[Data listing — start]
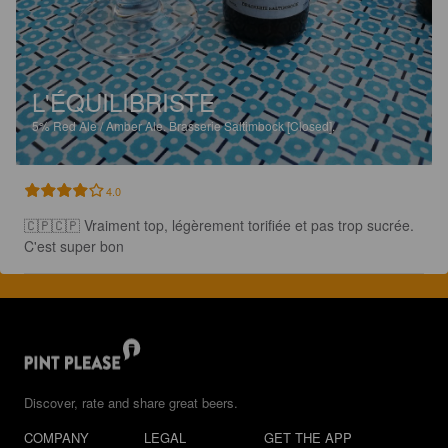
L'ÉQUILIBRISTE
5%
Red Ale / Amber Ale.
Brasserie Saltimbock [Closed].
4.0
🇨🇵🇨🇵 Vraiment top, légèrement torifiée et pas trop sucrée. 
C'est super bon
Discover, rate and share great beers.
COMPANY
LEGAL
GET THE APP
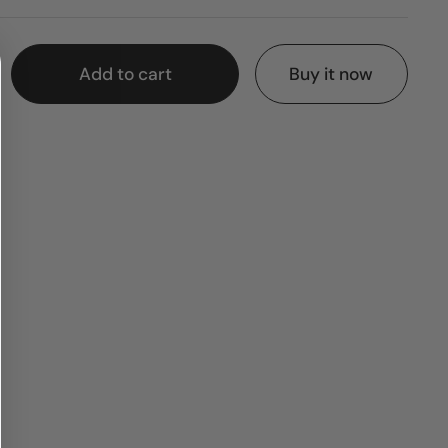
Add to cart
Buy it now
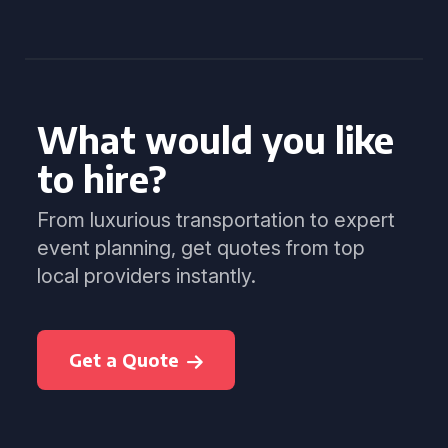
What would you like
to hire?
From luxurious transportation to expert
event planning, get quotes from top
local providers instantly.
Get a Quote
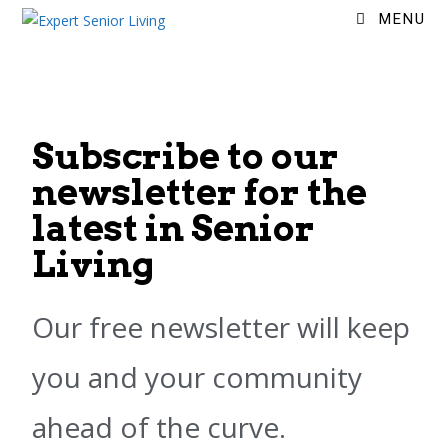
MENU
Subscribe to our
newsletter for the
latest in Senior
Living
Our free newsletter will keep
you and your community
ahead of the curve.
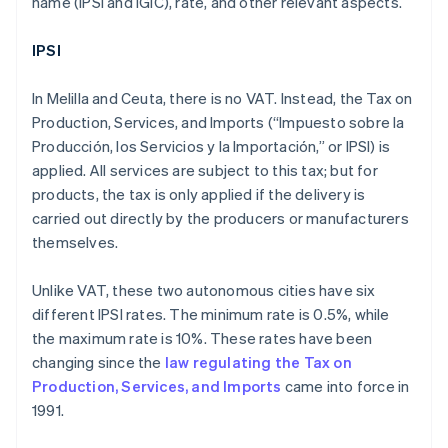
name (IPSI and IGIC), rate, and other relevant aspects.
IPSI
In Melilla and Ceuta, there is no VAT. Instead, the Tax on
Production, Services, and Imports (“Impuesto sobre la
Producción, los Servicios y la Importación,” or IPSI) is
applied. All services are subject to this tax; but for
products, the tax is only applied if the delivery is
carried out directly by the producers or manufacturers
themselves.
Unlike VAT, these two autonomous cities have six
different IPSI rates. The minimum rate is 0.5%, while
the maximum rate is 10%. These rates have been
changing since the
law regulating the Tax on
Production, Services, and Imports
came into force in
1991.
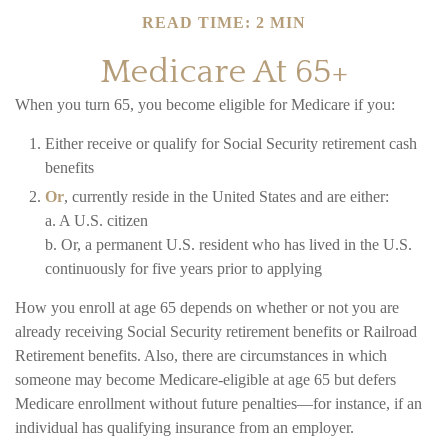
READ TIME: 2 MIN
Medicare At 65+
When you turn 65, you become eligible for Medicare if you:
Either receive or qualify for Social Security retirement cash
benefits
Or
, currently reside in the United States and are either:
a. A U.S. citizen
b. Or, a permanent U.S. resident who has lived in the U.S.
continuously for five years prior to applying
How you enroll at age 65 depends on whether or not you are
already receiving Social Security retirement benefits or Railroad
Retirement benefits. Also, there are circumstances in which
someone may become Medicare-eligible at age 65 but defers
Medicare enrollment without future penalties—for instance, if an
individual has qualifying insurance from an employer.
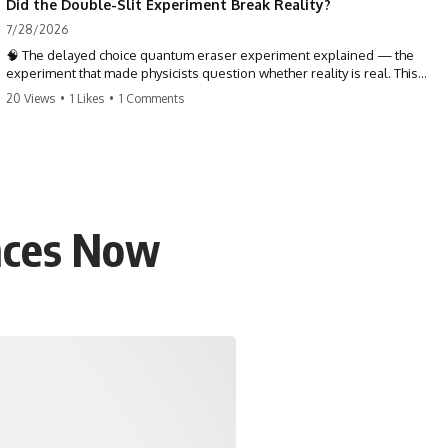
Did the Double-Slit Experiment Break Reality?
7/28/2026
🧠 The delayed choice quantum eraser experiment explained — the
experiment that made physicists question whether reality is real. This
quantum mechanics deep dive explores the double slit experiment,
20 Views
•
1 Likes
•
1 Comments
Wheeler's delayed choice, and what the quantum eraser actually
reveals about the nature of reality, time, and the past.
TL;DR — The delayed choice quantum eraser doesn't prove the future
changes the past. It asks something stranger: whether reality was ever
as complete, local, and settled as common sense taught us to
believe. One tiny detector dot holds the entire mystery.
ences Now
⏱ TIMESTAMPS
0:00 The Delayed Choice Quantum Eraser Mystery
3:15 Double Slit Experiment & Path Information
7:40 Wheeler's Delayed Choice Experiment
11:20 Quantum Entanglement & the BBO Crystal
16:05 Signal & Idler Photons Explained
20:45 How the Quantum Eraser Experiment Works
24:50 Coincidence Counting & the Hidden Patterns
28:30 Does the Future Change the Past?
32:15 Quantum Interpretations: What Is Reality?
35:00 Conclusion: When Does Reality Become Real?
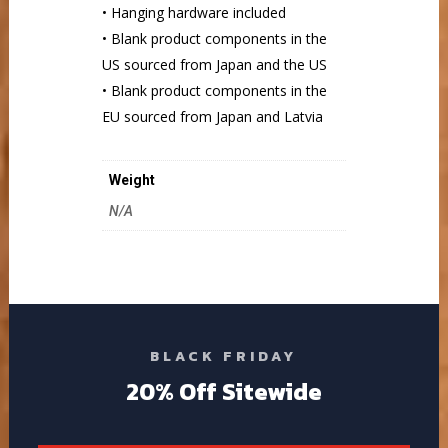
• Hanging hardware included
• Blank product components in the
US sourced from Japan and the US
• Blank product components in the
EU sourced from Japan and Latvia
Weight
N/A
BLACK FRIDAY
20% Off Sitewide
[Data listing — finish]
Working from the entries above, reproduce exactly and only the lines beginning with the line that has "Our free newsletter will keep" and ending with the line that has "law regulating the Tax on"; omit all pictures.

▸ Solution for this exercise
Our free newsletter will keep
you and your community
ahead of the curve.
name (IPSI and IGIC), rate, and other relevant aspects.
IPSI
In Melilla and Ceuta, there is no VAT. Instead, the Tax on
Production, Services, and Imports (“Impuesto sobre la
Producción, los Servicios y la Importación,” or IPSI) is
applied. All services are subject to this tax; but for
products, the tax is only applied if the delivery is
carried out directly by the producers or manufacturers
themselves.
Unlike VAT, these two autonomous cities have six
different IPSI rates. The minimum rate is 0.5%, while
the maximum rate is 10%. These rates have been
changing since the
law regulating the Tax on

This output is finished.